Crystal structures of (a) Pax5•Ets1•mb-1 (PDB code 1mdm), (b) (Ets1)2•stromelysin-1 (3mfk), (c) (Ets1)2•2TCRα (3ri4), and (d) SAP1•SRF•SRE (1hbx). The areas with intermolecular interactions leading to Ets1 cooperative DNA-binding are circled by dashed red lines. Zoomed area in panel (a) demonstrates a conformational switch of Ets1 Tyr395 side chain induced by interaction with Gln22 of Pax5. The Tyr395 side chain from a superimposed Runx1•Ets1•TCRα is shown in green color.

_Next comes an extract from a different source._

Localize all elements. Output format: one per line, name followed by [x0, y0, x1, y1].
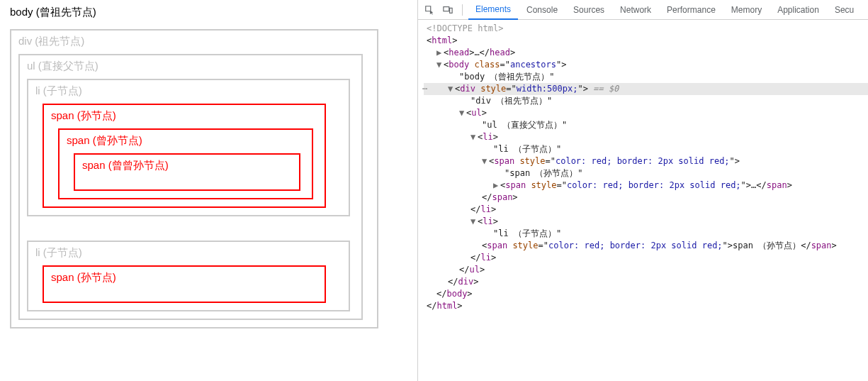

It is also interesting to compare mechanism of Ets1 activation by Runx1 with the mechanism of activation of another Ets family member, SAP1. Like Ets1, DNA binding of SAP1 is also autoinhibited. SAP1 B-box sequences that are attached by a flexible linker to the C-terminal of Ets domain participate in autoinhibition by interacting with Ets domain. However, SAP1 became active and binds to c-fos serum response element (SRE) in presence of serum response factor (SRF)[37, 38]. The crystal structure of SAP1•SRF•SRE shows how an autoinhibition of SAP1 was relieved by switching the B-box from Ets domain to the surface of SRF (Fig. 5d)[39]. Furthermore, the cooperative binding is enforced by direct interaction between DNA binding domains of SAP1 and SRF[39, 40]. The crystal structures highlight the differences between Ets1 activation by Runx1 and SAP1 activation by SRF. In case of Ets1, binding of Runx1 EID to Ets domain disrupts the autoinhibitory IRM-SRR region packing. However, in case of SAP1 activation its autoinhibitory B-box is moved away from Ets domain by interacting with SRF.

Conclusion

Protein-protein interactions and post-translational modifications play an important role in combinatorial regulation of transcription. During different stages of regulation the same transcription factor may interact with different sets of partners. For example, studies of Runx1 partners during different stages of megakaryocytic differentiation revealed its interactions with either GATA, or AP-1 or Ets proteins[41]. Such a dynamic nature of Runx1 interactions and transcriptional factors in general, often precludes in-depth structural characterization of the underlying mechanisms of action. Here we succeeded in discovery of a novel mechanism of Ets1 activation by DNA-bound Runx1 that involves the displacement of entire inhibitory module of Ets1 by EID of Runx1. Moreover, our data revealed that such displacement efficiently counteracts the strong inhibitory effect of Ets1 phosphorylation. This novel mechanism of phosphorylated Ets1 activation by Runx1 partnership appears to be unique. First, unlike the widely used reversible phosphorylation-dependent regulation of transcription factors[42], it does not require Ets1 dephosphorylation. Second, not every Ets1 cooperative DNA binding can overcome the inhibitory effect of Ets1 phosphorylation. For example, contrary to the Runx1•Ets1 partnership, Ets1•Ets1 cooperative binding to palindromic Ets-binding sites on stromelysin-1 promoter DNA results in additional stabilization of IRM by intermolecular interactions[22]. However, these Ets1•Ets1 interactions are not capable of counteracting the inhibitory effect of phosphorylation, and upon phosphorylation, Ets1 loses its ability to bind the stromelysin-1 promoter[35]. It remains to be seen whether Runx1 is a unique activator of phosphorylated Ets1 or if a variety of other protein partners (e.g. Pax5, AP-1, USF1, etc.)[8] are also capable of activating phosphorylated Ets1.